The Bill requires gender proofing as reading it one would think the Irish Defence Forces were an exclusive bastion of masculinity. The phraseology of the Bill is archaic and the language needs to be modernised. It is important that the disciplinary procedures in the Army approximate as closely as possible to procedures relating to the administration of justice in the civil domain. I am glad the Minister consulted with the Representative Association of Commissioned Officers, RACO, and the Permanent Defence Force Other Ranks Representative Association, PDFORRA, in regard to these matters and that these organisations have given their support to the provisions of the Bill.

Has the Minister had similar consultations with the Reserve Defence Force Representative Association, RDFRA? I understand it has been seeking access to the conciliation and arbitration scheme for some time without a positive response from the Department and Minister.

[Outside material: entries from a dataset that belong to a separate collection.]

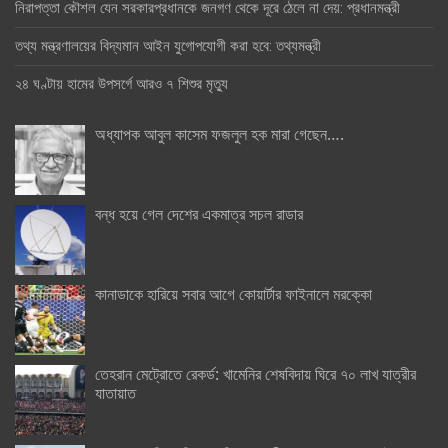
নিরাপত্তা কৌশল যেন সরকারপ্রধানকে জনগণ থেকে দূরে ঠেলে না দেয়: প্রধানমন্ত্রী
তথ্য মন্ত্রণালয়ের বিদ্যমান আইন যুগোপযোগী করা হবে: তথ্যমন্ত্রী
২৪ ঘণ্টায় হামের উপসর্গে আরও ৭ শিশুর মৃত্যু
অধ্যাপক আবুল কাসেম ফজলুল হক মারা গেছেন….
বন্ধ হয়ে গেল দেশের একমাত্র সচল রাডার
কানাডাকে হারিয়ে সবার আগে কোয়ার্টার ফাইনালে মরক্কো
তেহরান মেট্রোতে রেকর্ড: খামেনির শেষবিদায় ঘিরে ৭০ লাখ যাত্রীর
যাতায়াত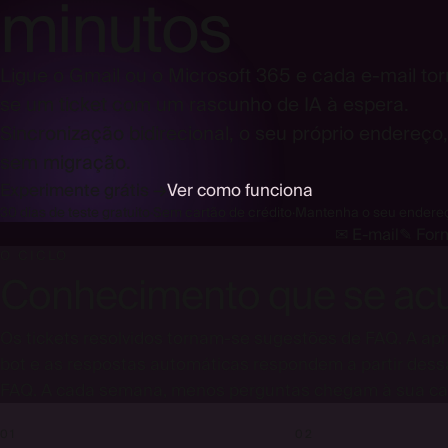
minutos
Ligue o Gmail ou o Microsoft 365 e cada e-mail to
se um ticket com um rascunho de IA à espera.
Sincronização bidirecional, o seu próprio endereço,
sem migração.
Experimente grátis →
Ver como funciona
30 dias de teste gratuito
·
Sem cartão de crédito
·
Mantenha o seu endere
✉ E-mail
✎ Form
O CICLO
Conhecimento que se ac
Os tickets resolvidos tornam-se sugestões de FAQ. A apr
bot e as respostas automáticas respondem a partir des
FAQ. A cada semana, menos perguntas chegam à sua cai
01
02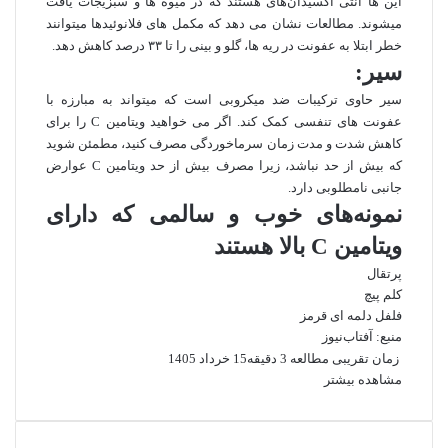
این‌ ها انتی اکسیدان‌های هستند که در میوه‌ ها و سبزیجات یافت
میشوند. مطالعات نشان می دهد که مکمل‌ های فلانوئید‌ها میتوانند
خطر ابتلا به عفونت در ریه ها، گلو و بینی را تا ۳۳ درصد کاهش دهد.
سیر:
سیر حاوی ترکیبات ضد میکروبی است که میتواند به مبارزه با
عفونت‌ های تنفسی کمک کند. اگر می خواهید ویتامین C را برای
کاهش شدت و مدت زمان سرماخوردگی مصرف کنید، مطمئن شوید
که بیش از حد نباشد، زیرا مصرف بیش از حد ویتامین C عوارض
جانبی نامطلوبی دارد.
نمونه‌های خوب و سالمی که دارای
ویتامین C بالا هستند
پرتقال
کلم پیچ
فلفل دلمه‌ ای قرمز
منبع: آفتاب‌‌نیوز
زمان تقریبی مطالعه 3 دقیقه
15 خرداد 1405
مشاهده بیشتر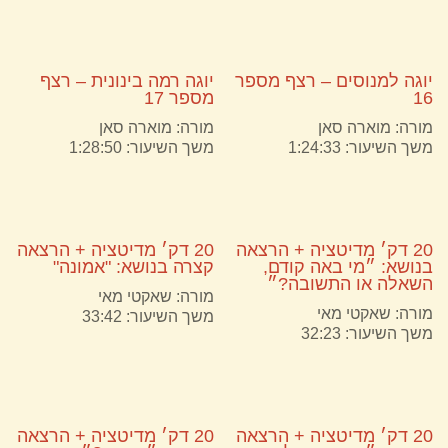
יוגה למנוסים – רצף מספר
יוגה רמה בינונית – רצף
16
מספר 17
מורה:
מוארה סאן
מורה:
מוארה סאן
משך השיעור: 1:24:33
משך השיעור: 1:28:50
20 דק׳ מדיטציה + הרצאה
20 דק׳ מדיטציה + הרצאה
בנושא: ״מי באה קודם,
קצרה בנושא: "אמונה"
השאלה או התשובה?״
מורה:
שאקטי מאי
מורה:
שאקטי מאי
משך השיעור: 33:42
משך השיעור: 32:23
20 דק׳ מדיטציה + הרצאה
20 דק׳ מדיטציה + הרצאה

Is it the Minister's intention to exclude the Reserve Defence Force from the provisions of this legislation because they are volunteers? The Reserve Defence Force is now being integrated into the Permanent Defence Force in a training and operational capacity. Moreover, the Minister made an important statement in Lebanon yesterday when he proposed to recruit professionals, such as doctors and engineers, into the Reserve Defence Force and then send them on secondment to United Nations missions overseas with the regular Army for up to 12 months. It is Government policy to give members of the Reserve Defence Force the opportunity to serve with the Permanent Defence Force overseas. To what extent will the new status being granted to the Reserve Defence Force bring its members into contact with the new disciplinary provisions in this legislation and what are the implications in this respect?

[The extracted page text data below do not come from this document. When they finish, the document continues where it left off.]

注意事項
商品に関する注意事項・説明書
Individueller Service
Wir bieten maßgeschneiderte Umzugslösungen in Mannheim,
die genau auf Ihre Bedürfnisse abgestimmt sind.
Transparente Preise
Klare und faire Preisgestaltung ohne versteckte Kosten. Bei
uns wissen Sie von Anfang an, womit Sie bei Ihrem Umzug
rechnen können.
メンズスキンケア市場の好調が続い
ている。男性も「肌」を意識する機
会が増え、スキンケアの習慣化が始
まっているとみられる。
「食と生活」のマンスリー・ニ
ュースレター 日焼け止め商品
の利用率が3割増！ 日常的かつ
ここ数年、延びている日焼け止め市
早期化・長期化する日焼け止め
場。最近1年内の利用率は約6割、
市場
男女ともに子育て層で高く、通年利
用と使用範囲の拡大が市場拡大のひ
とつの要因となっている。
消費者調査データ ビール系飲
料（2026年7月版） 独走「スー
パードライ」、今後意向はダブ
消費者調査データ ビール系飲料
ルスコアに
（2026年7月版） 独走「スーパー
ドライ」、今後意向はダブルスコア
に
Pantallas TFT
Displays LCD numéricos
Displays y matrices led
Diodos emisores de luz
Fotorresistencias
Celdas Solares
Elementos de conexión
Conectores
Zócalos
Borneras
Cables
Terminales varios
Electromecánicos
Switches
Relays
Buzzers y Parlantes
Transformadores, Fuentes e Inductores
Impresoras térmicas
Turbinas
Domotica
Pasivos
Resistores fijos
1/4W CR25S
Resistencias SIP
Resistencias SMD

I believe offences of a civilian nature should be dealt with by the courts of the land. A number of issues were raised in this regard in the Seanad and the Minister of State mentioned this in respect of section 42, which refers to manslaughter, rape and aggravated sexual assault under section 4 of the Criminal Law (Rape) (Amendment) Act 1990. While the penalties will be the same as the ordinary courts, the offences are of such a nature that a military court is not the proper setting in which to deal with them. Offences of this nature are best addressed by civilian courts rather than the courts martial system. Such prosecutions will further extend the need for greater legal resources in the Permanent Defence Force. The Minister of State might inform us of the strength of its legal section, the number of summary investigations and courts martial that occur each year and whether this Bill will result in further legal recruitment to the Defence Forces. Advocates will operate on a permanent basis.

I urge the Minister of State to seek to emulate the initiative of his colleague, the Minister for Justice, Equality and Law Reform, Deputy McDowell, not only in respect of consolidation, but in respect of the introduction of the equivalent of a whistle blowing charter. The Minister for Justice, Equality and Law Reform introduced a section of the Garda Síochána Bill 2005 that guaranteed immunity for whistle blowers in the Garda. There are considerable similarities between the Garda and the Army. Both are branches of the security forces, they are of a similar size in terms of personnel, they have strong codes of discipline and strong internal loyalties. In the interests of promoting and advancing civil and human rights, provisions recognising and protecting whistle blowers should be included in this legislation.

I welcome this Bill, warts and all. I would have preferred if it had been dealt with in a different fashion with more accessible language and I believe there are a number of areas in which the nuts and bolts of the provisions need to be teased out. I would like the Minister to consider the consolidation of Defence Acts. I will introduce a number of amendments on Committee Stage.